We have loaded the data and understood its structure. Now, we need to get our data ready for modelling. First thing to notice is that we need to have each sample of the same shape.

* We can use embeddings of each word and equalize the length of each sentence by using padding.
* We can one-hot encode your lists to turn them into vectors of 0s and 1s. This would mean, that if there is at least one occurrence of a word in a sentence that word will have 1 against its index and otherwise 0 if there is no occurrence.

For now, we will be using the latter approach.

In [10]:
def vectorize_sequences(sequences, dimension=10000):
	results = np.zeros((len(sequences), dimension))
	for i, sequence in enumerate(sequences):
		results[i, sequence] = 1.
	return results

In [11]:
x_train = vectorize_sequences(train_data)
x_test = vectorize_sequences(test_data)

y_train = np.asarray(train_labels).astype('float32')
y_test = np.asarray(test_labels).astype('float32')

We will first try a simple neural network in Keras. Usually, RNN or recurrent neural network works well for language data.
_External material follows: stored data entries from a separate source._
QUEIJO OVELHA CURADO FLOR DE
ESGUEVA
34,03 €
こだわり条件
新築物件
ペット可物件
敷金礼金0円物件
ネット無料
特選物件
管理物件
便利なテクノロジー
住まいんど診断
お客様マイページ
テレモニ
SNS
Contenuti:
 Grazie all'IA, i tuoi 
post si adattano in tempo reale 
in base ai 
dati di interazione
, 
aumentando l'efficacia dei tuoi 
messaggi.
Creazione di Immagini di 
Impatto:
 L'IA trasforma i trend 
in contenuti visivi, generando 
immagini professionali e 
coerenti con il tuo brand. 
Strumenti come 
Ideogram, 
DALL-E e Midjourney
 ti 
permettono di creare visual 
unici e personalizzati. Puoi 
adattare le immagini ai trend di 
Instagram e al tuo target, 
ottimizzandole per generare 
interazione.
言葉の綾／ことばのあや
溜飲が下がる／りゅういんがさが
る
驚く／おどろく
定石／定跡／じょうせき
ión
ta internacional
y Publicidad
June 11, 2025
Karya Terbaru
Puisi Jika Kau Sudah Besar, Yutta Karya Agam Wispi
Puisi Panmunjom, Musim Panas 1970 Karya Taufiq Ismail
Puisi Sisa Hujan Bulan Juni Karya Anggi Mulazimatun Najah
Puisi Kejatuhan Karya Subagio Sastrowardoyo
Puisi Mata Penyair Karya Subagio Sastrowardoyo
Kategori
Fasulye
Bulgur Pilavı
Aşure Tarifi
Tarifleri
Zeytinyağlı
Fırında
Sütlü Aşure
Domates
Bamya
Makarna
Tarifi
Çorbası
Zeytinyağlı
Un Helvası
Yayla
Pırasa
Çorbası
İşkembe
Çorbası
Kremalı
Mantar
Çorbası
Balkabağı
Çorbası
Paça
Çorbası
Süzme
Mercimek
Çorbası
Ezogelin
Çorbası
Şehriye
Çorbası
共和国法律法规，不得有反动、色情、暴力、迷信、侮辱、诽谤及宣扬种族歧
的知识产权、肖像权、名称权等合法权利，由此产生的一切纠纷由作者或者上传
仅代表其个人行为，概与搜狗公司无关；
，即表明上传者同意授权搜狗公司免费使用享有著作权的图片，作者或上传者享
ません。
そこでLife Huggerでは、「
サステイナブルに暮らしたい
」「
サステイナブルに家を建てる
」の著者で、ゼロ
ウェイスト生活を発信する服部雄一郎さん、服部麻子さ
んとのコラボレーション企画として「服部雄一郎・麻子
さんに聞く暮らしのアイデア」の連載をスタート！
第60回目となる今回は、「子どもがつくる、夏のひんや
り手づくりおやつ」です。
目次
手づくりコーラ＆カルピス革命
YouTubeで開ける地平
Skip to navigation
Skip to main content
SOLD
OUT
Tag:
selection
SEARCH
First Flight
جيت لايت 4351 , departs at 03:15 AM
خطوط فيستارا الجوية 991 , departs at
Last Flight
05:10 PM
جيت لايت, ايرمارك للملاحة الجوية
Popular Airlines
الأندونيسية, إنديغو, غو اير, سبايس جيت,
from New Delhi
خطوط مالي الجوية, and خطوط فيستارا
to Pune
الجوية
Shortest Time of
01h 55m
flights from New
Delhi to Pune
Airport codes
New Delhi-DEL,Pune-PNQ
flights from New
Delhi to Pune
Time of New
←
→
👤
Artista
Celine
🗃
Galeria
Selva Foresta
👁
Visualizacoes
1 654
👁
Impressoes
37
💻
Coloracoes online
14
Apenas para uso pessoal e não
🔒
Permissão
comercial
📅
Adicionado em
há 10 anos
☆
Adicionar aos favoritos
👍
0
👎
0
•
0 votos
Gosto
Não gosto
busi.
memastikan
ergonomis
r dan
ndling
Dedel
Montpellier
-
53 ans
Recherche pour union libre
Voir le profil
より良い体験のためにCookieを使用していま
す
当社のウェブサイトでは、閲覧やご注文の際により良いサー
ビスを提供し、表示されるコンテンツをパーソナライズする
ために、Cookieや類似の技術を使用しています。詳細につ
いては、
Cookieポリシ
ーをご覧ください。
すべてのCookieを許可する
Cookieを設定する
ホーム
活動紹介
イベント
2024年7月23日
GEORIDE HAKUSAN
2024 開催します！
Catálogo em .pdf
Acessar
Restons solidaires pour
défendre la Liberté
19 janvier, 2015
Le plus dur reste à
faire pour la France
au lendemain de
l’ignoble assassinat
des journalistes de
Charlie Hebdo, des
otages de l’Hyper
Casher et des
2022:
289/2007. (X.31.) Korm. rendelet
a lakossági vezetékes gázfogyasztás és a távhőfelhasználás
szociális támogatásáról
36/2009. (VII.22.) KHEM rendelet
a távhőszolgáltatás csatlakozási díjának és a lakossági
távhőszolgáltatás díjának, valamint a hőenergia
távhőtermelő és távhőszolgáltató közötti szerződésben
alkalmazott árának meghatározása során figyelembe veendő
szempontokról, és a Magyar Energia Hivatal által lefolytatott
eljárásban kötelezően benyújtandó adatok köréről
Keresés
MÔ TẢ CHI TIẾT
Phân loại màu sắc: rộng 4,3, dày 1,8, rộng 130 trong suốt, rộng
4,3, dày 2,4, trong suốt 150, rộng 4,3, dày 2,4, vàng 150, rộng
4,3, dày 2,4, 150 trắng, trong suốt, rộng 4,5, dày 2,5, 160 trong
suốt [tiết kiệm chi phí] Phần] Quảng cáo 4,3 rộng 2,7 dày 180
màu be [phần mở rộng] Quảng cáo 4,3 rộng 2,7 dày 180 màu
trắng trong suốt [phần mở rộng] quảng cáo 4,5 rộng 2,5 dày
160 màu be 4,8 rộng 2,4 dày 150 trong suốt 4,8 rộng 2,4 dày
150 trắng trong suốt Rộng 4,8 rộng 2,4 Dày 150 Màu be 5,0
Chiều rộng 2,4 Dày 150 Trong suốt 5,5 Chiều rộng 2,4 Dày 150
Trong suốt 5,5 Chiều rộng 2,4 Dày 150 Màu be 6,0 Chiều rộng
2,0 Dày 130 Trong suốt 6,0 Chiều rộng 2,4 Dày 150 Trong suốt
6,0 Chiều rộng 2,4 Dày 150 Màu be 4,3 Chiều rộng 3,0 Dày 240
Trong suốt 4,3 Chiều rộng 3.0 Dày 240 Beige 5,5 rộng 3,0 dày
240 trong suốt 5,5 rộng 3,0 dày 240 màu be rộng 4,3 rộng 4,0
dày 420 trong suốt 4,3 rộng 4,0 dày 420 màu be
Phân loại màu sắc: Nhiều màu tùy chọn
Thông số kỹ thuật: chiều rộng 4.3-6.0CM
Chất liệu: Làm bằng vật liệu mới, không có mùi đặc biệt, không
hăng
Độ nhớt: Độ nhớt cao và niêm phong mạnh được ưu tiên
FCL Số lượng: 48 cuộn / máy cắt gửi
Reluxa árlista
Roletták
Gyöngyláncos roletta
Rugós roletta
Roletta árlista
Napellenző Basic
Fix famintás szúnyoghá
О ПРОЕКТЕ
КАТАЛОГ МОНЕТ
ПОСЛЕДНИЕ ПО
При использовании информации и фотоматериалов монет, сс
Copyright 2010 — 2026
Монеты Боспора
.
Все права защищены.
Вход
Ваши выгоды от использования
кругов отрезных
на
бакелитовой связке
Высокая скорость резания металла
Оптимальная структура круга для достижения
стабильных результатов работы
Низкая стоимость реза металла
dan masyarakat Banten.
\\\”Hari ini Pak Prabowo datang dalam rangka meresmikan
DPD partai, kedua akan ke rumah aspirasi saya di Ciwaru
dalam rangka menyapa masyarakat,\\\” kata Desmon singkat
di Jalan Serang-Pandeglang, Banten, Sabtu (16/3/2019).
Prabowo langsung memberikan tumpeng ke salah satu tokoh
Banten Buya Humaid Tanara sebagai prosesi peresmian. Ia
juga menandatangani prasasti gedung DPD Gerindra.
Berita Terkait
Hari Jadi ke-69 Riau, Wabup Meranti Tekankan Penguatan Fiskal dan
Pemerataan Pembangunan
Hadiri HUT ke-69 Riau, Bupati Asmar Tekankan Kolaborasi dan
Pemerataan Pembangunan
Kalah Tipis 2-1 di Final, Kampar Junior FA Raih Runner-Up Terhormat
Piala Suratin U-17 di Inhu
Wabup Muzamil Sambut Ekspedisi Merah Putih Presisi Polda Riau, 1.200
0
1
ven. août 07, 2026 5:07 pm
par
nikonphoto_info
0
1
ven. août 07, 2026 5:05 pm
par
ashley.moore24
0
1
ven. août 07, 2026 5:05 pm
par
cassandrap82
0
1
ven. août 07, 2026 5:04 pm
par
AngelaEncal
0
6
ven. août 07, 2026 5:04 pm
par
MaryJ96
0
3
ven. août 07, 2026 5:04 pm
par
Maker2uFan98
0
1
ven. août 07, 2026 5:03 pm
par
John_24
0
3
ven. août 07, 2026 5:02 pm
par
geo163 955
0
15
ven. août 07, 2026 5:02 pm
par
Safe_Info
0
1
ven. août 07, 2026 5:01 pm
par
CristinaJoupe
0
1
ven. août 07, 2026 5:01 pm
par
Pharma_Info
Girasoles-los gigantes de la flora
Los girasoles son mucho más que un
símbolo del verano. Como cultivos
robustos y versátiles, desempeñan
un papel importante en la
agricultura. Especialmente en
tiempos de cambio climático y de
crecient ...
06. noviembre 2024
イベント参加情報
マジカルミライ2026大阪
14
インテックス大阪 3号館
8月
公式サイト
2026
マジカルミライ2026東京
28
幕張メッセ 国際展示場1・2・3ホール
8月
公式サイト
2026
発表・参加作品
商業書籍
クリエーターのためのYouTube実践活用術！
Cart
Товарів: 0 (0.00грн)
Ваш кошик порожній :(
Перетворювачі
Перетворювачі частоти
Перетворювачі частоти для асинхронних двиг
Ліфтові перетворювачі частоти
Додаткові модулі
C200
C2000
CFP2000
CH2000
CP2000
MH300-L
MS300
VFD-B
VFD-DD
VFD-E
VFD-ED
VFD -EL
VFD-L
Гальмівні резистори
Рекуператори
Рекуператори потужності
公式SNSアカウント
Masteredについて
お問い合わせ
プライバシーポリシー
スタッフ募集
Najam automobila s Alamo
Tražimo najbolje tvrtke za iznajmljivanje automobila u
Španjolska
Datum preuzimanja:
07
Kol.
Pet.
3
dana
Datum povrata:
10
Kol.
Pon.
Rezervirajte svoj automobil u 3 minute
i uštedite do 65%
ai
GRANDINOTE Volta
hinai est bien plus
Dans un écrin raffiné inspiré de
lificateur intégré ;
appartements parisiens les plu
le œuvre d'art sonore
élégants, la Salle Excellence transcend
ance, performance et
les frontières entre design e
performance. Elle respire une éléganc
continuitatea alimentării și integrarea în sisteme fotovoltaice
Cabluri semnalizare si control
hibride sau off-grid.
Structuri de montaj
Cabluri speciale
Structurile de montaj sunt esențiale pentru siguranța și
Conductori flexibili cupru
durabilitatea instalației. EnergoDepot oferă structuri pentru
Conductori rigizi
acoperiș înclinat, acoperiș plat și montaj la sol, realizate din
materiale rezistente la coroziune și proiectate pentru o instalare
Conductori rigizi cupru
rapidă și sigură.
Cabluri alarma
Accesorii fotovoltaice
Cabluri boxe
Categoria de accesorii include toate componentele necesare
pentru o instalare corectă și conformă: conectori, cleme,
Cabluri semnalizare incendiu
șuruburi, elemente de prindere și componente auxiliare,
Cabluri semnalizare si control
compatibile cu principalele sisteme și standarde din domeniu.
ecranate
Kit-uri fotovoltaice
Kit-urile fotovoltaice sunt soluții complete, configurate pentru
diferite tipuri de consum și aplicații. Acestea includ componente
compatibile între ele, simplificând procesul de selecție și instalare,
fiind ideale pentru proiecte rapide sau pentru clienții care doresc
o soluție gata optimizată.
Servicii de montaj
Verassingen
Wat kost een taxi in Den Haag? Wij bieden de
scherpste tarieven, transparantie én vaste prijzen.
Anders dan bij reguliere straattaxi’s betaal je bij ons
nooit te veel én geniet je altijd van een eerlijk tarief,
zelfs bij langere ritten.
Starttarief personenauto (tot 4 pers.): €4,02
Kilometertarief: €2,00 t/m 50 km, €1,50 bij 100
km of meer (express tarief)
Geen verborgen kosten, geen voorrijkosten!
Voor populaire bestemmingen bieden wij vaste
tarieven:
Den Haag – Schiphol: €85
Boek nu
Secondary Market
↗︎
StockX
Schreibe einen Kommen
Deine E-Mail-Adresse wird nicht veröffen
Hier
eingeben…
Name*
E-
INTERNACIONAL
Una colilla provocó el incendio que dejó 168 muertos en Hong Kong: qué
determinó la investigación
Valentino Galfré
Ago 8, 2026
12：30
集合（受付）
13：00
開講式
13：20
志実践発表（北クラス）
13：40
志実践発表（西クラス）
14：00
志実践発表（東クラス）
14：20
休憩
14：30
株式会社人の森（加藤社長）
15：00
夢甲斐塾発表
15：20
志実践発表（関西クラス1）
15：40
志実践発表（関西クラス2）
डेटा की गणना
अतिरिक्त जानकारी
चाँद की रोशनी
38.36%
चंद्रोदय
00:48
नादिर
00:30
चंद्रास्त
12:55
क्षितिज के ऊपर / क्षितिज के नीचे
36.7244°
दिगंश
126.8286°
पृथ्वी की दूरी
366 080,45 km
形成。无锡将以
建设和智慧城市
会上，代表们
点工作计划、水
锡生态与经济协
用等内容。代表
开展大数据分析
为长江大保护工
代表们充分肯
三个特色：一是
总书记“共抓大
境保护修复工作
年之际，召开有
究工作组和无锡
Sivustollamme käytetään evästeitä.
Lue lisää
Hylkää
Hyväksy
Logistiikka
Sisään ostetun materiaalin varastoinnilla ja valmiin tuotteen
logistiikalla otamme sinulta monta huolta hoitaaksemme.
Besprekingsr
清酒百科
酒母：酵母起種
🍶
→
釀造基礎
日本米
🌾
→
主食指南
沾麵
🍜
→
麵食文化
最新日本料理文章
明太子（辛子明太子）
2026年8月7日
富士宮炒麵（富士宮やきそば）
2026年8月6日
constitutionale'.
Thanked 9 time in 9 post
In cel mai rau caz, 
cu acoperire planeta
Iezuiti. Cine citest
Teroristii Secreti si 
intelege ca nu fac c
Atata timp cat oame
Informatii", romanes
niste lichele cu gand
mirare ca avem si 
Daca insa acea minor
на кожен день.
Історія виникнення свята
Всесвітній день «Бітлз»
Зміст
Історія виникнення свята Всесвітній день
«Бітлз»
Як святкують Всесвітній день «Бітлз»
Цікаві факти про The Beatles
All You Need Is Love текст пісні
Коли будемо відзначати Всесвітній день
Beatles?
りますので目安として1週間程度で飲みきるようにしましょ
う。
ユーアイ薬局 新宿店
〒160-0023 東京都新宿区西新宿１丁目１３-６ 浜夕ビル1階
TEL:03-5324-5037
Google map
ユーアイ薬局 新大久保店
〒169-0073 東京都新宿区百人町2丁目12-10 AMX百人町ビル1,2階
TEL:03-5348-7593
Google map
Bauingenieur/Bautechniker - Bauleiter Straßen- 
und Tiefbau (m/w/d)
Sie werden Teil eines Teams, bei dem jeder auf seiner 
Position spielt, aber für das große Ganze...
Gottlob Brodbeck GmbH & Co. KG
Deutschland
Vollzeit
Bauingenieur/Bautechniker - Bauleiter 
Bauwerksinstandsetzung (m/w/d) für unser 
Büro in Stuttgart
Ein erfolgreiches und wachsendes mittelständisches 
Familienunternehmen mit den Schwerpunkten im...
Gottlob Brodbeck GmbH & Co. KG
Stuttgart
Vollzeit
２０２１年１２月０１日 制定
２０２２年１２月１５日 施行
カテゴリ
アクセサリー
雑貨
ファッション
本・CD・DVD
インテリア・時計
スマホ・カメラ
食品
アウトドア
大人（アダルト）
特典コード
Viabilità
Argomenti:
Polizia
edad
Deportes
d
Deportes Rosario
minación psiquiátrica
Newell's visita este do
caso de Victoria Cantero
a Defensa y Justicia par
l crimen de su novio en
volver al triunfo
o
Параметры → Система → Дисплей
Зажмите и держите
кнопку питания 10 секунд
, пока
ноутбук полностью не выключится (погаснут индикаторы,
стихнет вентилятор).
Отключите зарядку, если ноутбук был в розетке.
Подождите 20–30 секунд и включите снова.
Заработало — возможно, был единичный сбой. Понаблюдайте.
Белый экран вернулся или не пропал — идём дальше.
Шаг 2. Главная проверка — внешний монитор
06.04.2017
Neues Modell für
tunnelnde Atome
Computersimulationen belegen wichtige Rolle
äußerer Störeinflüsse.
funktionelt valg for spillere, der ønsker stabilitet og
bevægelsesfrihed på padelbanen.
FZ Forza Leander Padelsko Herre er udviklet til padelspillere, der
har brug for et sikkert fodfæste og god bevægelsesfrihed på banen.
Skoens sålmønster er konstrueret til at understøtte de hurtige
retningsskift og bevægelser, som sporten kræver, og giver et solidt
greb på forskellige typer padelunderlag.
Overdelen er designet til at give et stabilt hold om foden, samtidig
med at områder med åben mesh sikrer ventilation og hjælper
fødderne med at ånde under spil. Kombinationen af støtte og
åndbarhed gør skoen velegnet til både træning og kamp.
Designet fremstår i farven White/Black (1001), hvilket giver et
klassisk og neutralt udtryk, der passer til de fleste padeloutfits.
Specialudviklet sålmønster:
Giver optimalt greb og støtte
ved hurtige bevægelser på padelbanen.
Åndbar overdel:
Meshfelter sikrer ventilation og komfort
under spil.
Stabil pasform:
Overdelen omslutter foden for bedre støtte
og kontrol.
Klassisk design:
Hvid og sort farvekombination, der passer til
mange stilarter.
There are two ways to implement a model in Keras.

1. Using keras.models.Sequential
2. Using keras.models.Model

We will use both of them in the above order

In [12]:
from keras.layers import Dense
from keras.models import Sequential

In [13]:
model = Sequential()
model.add(Dense(108, activation = 'relu', input_shape = [10000,]))
model.add(Dense(10, activation = 'relu'))
model.add(Dense(1, activation = 'sigmoid'))

In [14]:
model.summary()

_________________________________________________________________
Layer (type)                 Output Shape              Param #   
dense_1 (Dense)              (None, 108)               1080108   
_________________________________________________________________
dense_2 (Dense)              (None, 10)                1090      
_________________________________________________________________
dense_3 (Dense)              (None, 1)                 11        
Total params: 1,081,209
Trainable params: 1,081,209
Non-trainable params: 0
_________________________________________________________________


In [15]:
class my_callback(keras.callbacks.Callback):
    def on_epoch_end(self, epoch, logs = {}):
        if(logs.get('acc') > 0.99):
            print("Stopping to prevent overfitting")
            self.model.stop_training = True

In [16]:
callback = my_callback()
model.compile(optimizer = 'Adam', loss = 'binary_crossentropy', metrics = ['accuracy'])
model.fit(x_train, y_train, epochs = 20, callbacks = [callback])

Epoch 1/20
Epoch 2/20
Epoch 3/20
Epoch 4/20
Epoch 5/20
Stopping to prevent overfitting


<keras.callbacks.History at 0x7f8e2290b240>

In [None]:
model.evaluate(x_test, y_test)

**We have got 86% accuracy.** But our insample accuracy is more than 99%. We are clearly suffering from overfitting.

In [17]:
from keras.layers import Input
from keras.models import Model

In [18]:
X = Input(shape = (10000,))
Y = Dense(108, activation = 'relu')(X)
Y = Dense(10, activation = 'relu')(Y)
Y = Dense(1, activation = 'sigmoid')(Y)

In [19]:
model = Model(inputs = [X], outputs = [Y])
model.summary()

_________________________________________________________________
Layer (type)                 Output Shape              Param #   
input_1 (InputLayer)         (None, 10000)             0         
_________________________________________________________________
dense_4 (Dense)              (None, 108)               1080108   
_________________________________________________________________
dense_5 (Dense)              (None, 10)                1090      
_________________________________________________________________
dense_6 (Dense)              (None, 1)                 11        
Total params: 1,081,209
Trainable params: 1,081,209
Non-trainable params: 0
_________________________________________________________________


In [21]:
model.compile(optimizer = 'Adam', loss = 'binary_crossentropy', metrics = ['accuracy'])
model.fit(x_train, y_train, epochs = 15, callbacks = [callback])

Epoch 1/15
Epoch 2/15
Epoch 3/15
Stopping to prevent overfitting


<keras.callbacks.History at 0x7f8e2a44d080>

In [22]:
model.evaluate(x_test, y_test)



[0.5419849581956864, 0.86428]

This gave 86.5% accuracy. The results are a bit different because of different random initialization of weights.